**TASK INSTRUCTIONS**:
Find the word "Xenon" in the listing; pull out each line holding it.

#### DATA LISTING

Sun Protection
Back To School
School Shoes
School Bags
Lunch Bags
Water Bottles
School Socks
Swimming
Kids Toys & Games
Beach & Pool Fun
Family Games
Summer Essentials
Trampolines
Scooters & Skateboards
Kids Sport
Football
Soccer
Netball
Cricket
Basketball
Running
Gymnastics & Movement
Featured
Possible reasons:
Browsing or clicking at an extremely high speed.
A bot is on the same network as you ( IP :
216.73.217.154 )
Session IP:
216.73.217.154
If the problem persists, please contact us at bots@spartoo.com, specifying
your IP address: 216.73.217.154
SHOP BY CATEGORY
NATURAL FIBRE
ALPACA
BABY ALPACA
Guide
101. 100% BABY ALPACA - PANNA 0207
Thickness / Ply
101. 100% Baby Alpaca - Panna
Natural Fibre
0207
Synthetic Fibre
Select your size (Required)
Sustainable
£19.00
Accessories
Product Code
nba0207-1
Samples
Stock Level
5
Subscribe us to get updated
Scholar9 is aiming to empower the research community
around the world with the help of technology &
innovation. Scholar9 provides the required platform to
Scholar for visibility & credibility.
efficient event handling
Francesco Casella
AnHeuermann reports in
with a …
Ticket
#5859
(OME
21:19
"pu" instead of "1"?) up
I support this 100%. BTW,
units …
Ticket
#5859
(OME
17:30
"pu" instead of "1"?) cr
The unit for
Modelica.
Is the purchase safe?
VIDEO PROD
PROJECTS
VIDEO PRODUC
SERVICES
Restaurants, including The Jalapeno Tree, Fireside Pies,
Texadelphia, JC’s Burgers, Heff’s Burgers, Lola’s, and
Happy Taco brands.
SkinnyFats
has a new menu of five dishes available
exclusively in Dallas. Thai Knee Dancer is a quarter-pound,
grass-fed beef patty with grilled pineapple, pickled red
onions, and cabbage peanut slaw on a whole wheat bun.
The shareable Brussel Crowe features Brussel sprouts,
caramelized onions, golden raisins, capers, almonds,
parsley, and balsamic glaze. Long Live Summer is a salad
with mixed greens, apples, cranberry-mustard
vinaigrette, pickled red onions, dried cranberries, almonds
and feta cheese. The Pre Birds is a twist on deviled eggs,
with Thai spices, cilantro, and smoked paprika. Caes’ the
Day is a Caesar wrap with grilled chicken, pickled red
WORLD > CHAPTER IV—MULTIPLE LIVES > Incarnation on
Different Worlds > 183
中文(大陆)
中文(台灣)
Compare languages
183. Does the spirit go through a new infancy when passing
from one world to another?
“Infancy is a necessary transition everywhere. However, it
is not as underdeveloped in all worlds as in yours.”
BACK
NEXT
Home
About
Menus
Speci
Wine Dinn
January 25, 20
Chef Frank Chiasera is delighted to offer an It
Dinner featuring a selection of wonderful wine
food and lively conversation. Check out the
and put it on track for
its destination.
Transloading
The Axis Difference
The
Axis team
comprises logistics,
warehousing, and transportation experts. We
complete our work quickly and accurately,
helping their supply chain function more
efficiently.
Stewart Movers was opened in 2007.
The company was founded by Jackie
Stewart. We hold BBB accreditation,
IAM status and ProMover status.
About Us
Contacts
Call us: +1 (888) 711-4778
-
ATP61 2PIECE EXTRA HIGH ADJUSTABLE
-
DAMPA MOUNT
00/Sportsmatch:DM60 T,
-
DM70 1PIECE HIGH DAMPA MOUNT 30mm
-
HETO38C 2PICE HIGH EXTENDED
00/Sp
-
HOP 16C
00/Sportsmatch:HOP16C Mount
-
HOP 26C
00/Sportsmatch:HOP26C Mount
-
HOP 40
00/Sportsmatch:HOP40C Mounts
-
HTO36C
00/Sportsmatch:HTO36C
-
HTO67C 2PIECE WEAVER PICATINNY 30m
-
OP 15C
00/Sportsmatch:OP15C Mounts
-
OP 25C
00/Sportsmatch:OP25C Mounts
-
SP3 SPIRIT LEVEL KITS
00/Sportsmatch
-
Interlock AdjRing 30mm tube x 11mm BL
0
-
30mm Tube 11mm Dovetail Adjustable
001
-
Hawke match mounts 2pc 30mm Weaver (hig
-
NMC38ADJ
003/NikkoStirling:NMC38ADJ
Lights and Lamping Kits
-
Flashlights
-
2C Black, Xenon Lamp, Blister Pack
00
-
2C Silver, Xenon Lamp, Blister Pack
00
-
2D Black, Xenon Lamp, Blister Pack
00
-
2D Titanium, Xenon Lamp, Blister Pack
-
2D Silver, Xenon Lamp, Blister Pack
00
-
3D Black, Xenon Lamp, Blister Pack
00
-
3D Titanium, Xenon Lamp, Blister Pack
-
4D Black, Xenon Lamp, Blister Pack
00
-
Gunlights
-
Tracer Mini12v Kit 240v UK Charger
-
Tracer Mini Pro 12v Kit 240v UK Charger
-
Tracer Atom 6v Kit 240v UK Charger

########

**WRITTEN ANSWER**:
2C Black, Xenon Lamp, Blister Pack
2C Silver, Xenon Lamp, Blister Pack
2D Black, Xenon Lamp, Blister Pack
2D Titanium, Xenon Lamp, Blister Pack
2D Silver, Xenon Lamp, Blister Pack
3D Black, Xenon Lamp, Blister Pack
3D Titanium, Xenon Lamp, Blister Pack
4D Black, Xenon Lamp, Blister Pack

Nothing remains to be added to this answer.